IIPM conducts its own programmes in Planning and Entrepreneurship (a non professional course) and does not teach any foreign institute’s courses. The MBA/BBA degrees are conferred by IMI, Europe, and is internationally renowned and does not come under the purview of AICTE, UGC or other state acts. Which means the so-called MBAs from IIPM are not even MBAs.
It was this post on his blog—a weblog or a shared online journal—that got Gaurav Sabnis (25) into trouble. Months after he wrote the blog on August 5, Sabnis, an IIM-Lucknow graduate, was allegedly threatened by the Indian Institute of Planning Management (IIPM) and decided ‘‘in principle’’ to quit his job as a sales manager at IBM.
‘‘After two months, I got a threatening mail from IIPM saying they have my personal details,’’ said Sabnis, who started blogging in 2002. ‘‘They threatened to sue me for Rs 125 crore.’’
According to Sabnis, he was forced to resign after IIPM—it buys 2,000 laptops a year from IBM—approached his employers, informed them about his blog and threatened to burn IBM laptops in front of their Delhi office.
With word spreading in the ‘blogosphere’, the incident has now erupted into a major controversy and hundreds of bloggers are standing by Sabnis and espousing their right to freedom of speech (see box).
One blogger who supported Sabnis was Varna Sriraman (20), a third-year Philosophy student at Gargi College, Delhi. On October 11, she got a mail from the head of the Legal and Compliance Cell at IIPM that threatened to slap damage claims of Rs 175 crore.

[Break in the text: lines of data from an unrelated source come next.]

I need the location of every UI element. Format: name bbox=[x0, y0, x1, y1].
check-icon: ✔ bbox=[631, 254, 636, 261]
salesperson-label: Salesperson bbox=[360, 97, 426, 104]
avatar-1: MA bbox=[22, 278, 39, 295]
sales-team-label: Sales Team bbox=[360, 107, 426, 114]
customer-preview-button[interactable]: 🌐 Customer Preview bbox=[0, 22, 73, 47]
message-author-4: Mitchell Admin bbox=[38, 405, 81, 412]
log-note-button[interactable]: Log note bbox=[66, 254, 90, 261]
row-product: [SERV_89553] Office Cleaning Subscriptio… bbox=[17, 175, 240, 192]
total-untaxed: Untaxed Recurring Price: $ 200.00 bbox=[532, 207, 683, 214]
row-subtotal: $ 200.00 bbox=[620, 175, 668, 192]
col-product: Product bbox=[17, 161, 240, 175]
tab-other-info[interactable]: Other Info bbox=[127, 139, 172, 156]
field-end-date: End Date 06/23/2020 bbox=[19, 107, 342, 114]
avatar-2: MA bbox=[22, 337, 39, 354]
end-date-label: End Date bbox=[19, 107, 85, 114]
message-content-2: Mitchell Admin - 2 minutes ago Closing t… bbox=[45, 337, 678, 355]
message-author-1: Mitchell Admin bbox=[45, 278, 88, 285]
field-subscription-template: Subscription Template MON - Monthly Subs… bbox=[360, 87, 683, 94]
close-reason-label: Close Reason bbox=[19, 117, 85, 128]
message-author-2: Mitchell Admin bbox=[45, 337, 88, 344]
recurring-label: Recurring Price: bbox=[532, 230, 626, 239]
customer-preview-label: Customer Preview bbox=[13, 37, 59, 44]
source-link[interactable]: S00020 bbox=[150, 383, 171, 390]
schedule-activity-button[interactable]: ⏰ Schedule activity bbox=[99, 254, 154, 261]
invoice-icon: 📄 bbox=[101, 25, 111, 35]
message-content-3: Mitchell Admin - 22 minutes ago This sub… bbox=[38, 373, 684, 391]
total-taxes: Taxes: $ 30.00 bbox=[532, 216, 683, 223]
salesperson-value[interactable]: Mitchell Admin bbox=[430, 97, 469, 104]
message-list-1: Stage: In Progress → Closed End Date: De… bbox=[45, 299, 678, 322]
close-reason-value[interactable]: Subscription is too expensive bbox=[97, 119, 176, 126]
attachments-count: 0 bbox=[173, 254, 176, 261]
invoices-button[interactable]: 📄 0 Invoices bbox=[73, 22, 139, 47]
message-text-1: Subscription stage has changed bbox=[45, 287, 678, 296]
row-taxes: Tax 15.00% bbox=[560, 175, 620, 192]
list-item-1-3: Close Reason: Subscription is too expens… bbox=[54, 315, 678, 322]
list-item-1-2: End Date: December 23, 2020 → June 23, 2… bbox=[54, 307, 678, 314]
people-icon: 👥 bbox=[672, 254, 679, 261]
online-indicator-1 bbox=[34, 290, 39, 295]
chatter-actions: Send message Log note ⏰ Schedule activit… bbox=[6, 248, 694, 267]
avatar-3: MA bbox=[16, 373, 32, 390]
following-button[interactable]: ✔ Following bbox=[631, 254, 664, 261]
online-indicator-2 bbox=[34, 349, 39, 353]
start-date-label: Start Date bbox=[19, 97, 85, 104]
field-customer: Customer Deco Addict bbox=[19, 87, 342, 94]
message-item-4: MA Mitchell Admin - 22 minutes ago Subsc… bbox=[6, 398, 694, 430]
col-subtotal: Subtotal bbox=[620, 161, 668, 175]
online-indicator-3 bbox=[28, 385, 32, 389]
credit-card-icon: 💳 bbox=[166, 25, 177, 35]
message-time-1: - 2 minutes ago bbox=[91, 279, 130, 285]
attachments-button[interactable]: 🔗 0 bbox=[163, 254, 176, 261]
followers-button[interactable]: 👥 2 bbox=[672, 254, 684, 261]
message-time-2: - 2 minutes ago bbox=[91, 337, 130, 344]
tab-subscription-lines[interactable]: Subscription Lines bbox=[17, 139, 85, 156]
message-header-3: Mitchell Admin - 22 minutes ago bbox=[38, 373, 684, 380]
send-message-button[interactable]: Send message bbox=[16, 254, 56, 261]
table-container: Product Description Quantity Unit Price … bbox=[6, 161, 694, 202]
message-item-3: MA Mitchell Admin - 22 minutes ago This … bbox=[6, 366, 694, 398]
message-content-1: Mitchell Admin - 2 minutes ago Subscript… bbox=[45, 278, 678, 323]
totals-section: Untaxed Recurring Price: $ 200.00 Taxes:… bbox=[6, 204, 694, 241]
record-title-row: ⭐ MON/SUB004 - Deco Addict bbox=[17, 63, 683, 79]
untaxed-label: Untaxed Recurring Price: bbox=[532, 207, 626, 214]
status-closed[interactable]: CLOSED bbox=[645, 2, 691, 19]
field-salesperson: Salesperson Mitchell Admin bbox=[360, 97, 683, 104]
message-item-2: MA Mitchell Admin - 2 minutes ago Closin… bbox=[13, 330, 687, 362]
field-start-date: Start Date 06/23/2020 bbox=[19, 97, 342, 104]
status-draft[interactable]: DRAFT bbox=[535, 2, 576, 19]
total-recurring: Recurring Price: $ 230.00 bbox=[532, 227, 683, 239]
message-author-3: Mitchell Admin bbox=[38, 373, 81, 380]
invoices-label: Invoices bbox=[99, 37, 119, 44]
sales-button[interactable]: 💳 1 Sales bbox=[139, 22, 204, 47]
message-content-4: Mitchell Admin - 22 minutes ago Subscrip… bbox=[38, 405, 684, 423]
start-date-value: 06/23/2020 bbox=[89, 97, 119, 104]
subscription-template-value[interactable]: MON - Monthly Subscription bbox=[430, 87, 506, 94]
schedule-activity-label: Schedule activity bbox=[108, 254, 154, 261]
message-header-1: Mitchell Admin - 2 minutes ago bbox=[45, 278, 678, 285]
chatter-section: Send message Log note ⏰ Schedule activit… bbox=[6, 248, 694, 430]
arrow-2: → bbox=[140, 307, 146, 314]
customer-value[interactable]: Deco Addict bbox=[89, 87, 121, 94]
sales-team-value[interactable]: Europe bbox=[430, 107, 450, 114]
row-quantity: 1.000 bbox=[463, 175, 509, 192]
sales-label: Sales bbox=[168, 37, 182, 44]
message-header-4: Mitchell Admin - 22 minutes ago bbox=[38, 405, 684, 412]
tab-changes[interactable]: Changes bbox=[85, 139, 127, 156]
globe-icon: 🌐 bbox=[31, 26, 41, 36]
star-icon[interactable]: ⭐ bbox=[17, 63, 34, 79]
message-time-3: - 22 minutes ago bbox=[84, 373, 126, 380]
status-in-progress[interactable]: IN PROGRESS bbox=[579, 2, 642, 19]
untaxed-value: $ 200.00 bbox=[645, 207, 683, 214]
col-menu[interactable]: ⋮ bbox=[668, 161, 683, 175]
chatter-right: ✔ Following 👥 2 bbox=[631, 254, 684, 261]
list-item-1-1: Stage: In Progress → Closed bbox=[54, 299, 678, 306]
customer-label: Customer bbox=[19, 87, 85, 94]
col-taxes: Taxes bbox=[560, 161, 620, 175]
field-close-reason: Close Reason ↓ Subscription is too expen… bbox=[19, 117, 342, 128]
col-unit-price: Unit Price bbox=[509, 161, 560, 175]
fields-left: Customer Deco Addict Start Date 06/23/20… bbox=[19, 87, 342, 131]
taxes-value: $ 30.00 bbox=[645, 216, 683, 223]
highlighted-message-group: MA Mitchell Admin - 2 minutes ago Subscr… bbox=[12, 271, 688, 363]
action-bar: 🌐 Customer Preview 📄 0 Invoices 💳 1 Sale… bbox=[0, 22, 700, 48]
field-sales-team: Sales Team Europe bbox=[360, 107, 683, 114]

‘‘I did expect that some bloggers who supported Gaurav would get legal summons, but I was surprised that I was chosen,’’ she said.

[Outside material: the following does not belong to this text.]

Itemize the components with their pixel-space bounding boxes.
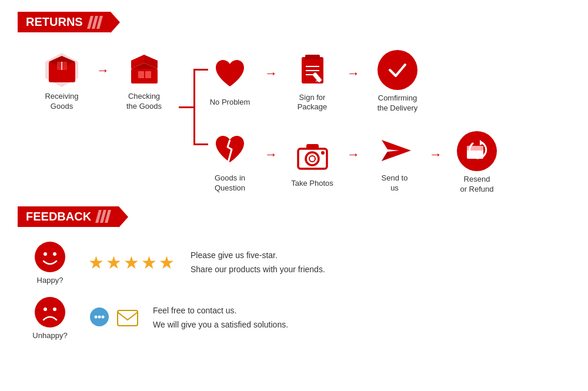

When asked, A Sandeep, all-India dean for IIPM, said: “I don’t think so. I have no idea about it.”
Blogger Amit Varma says it would have been okay if IIPM had gone to court. ‘‘You can ask the blogger to clarify something, but you definitely can’t intimidate and threaten the person,’’ said Varma.
Legally, IIPM is well within its rights in taking the blogger to court, said advocate Vishwas Patel. ‘‘The organisation’s reputation is tarnished by such statements and if it continues to be eroded, it can resort to civil and criminal procedures under defamation laws,’’ he said.